Set Up Elasticsearch
Full-text logs.
Overview
Standing up Elasticsearch (or its OSS sibling OpenSearch) plus Kibana gives a team full-text log search, structured aggregations, and the dashboarding to actually use both. The work that matters is not node count; it is index lifecycle, mapping discipline, and choosing managed-versus-self-hosted before the first GB lands.
- Full-text log search. Free-text queries with relevance ranking across millions of lines. The investigation tool ops engineers reach for first.
- Aggregations on structured fields. Sum, count, percentile bucketed by service, status code, region. The summarisation layer Kibana visualisations sit on.
- Kibana for dashboards and Discover. Saved searches, dashboards, alerting. The UI most engineers learn through.
- Index lifecycle plus cluster topology. Hot/warm/cold/delete tiers from day one; deliberate master/data/ingest role split as the cluster grows.
The approach
Three habits make Elasticsearch a reliable platform rather than a recurring 3am page: managed when possible, ILM configured before ingest starts, and index templates that enforce mapping consistency.
- Managed when possible. Elastic Cloud or AWS OpenSearch Service. The operational tax of self-hosting is genuine; pay it only for a clear reason.
- ILM from day one. Hot, warm, cold, delete tiers configured before the first index ships. Retrofitting ILM under load is painful.
- Index templates and consistent mappings. Standard mappings per data source so field types stay stable. Mapping explosions are the recurring outage source.

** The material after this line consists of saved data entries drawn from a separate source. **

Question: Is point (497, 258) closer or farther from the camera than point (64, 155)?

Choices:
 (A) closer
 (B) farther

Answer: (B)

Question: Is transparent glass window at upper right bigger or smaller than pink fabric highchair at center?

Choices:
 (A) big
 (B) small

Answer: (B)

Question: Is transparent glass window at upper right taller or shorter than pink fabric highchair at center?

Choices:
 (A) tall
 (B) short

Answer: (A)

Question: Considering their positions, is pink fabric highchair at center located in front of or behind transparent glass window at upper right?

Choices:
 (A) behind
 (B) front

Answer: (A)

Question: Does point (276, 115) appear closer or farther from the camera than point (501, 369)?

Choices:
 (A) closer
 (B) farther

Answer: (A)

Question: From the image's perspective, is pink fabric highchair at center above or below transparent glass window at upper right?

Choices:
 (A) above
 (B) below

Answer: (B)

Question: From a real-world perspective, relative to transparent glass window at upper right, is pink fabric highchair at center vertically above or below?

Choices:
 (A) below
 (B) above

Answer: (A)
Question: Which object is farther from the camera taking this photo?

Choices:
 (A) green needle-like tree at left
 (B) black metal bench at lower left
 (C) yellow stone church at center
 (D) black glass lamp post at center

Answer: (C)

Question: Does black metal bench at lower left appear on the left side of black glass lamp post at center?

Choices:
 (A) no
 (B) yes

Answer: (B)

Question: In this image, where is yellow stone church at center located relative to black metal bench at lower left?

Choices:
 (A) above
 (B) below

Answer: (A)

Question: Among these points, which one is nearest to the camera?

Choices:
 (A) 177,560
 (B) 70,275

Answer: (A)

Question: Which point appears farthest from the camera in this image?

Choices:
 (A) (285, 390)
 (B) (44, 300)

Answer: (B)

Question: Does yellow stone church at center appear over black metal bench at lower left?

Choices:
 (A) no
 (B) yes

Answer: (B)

- Cluster planning plus health monitoring. Master/data/ingest role split for scale; cluster health, JVM, and query latency on the standing dashboard.
Why this compounds
Each indexed source grows the team's investigation surface. Cross-service patterns become visible; mean time to root cause drops; the platform becomes a primary analysis tool rather than just a search box.
- Faster investigation. Full-text search across the whole estate cuts MTTR on log-heavy incidents.
- Cross-service visibility. Aggregations reveal patterns no single service dashboard could show.
- Retention matched to access. ILM keeps hot data fast and cold data affordable. Storage cost stays predictable.
- Year-one investment, year-two habit. The first install is heavy. By year two, onboarding a new log source is a 30-minute task.